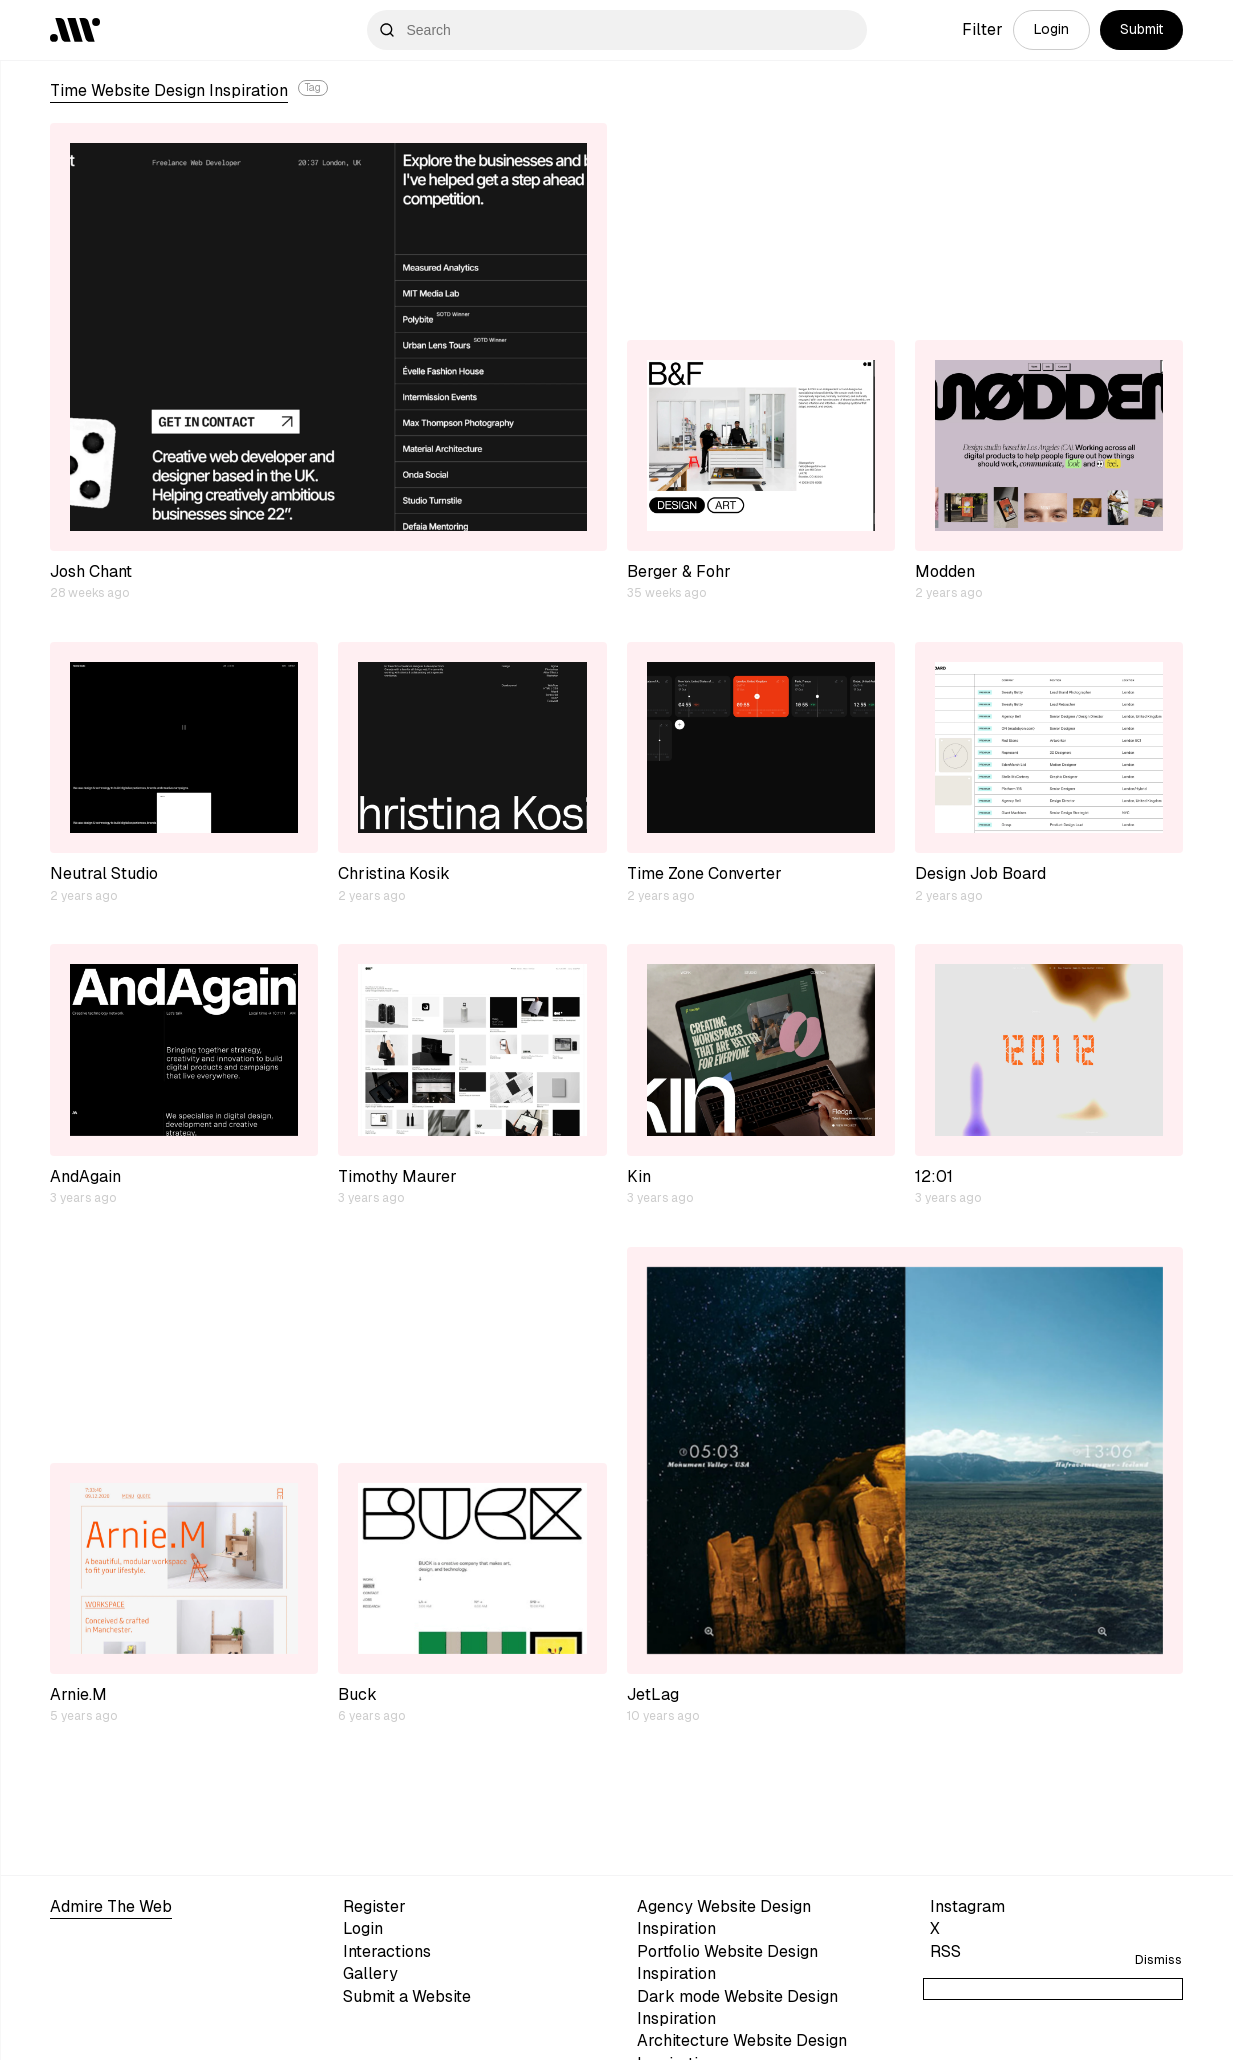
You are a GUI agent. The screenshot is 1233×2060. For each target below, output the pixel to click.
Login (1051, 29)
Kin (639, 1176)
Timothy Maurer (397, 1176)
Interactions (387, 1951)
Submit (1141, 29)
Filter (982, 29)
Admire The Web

------------------------------------------------------------------------

TASK STATEMENT:
In the answer, the data should reappear exactly, with no pictures.

RESPONSE BELOW:
You are a GUI agent. The screenshot is 1233×2060. For each target below, output the pixel to click.
Login (1051, 29)
Kin (639, 1176)
Timothy Maurer (397, 1176)
Interactions (387, 1951)
Submit (1141, 29)
Filter (982, 29)
Admire The Web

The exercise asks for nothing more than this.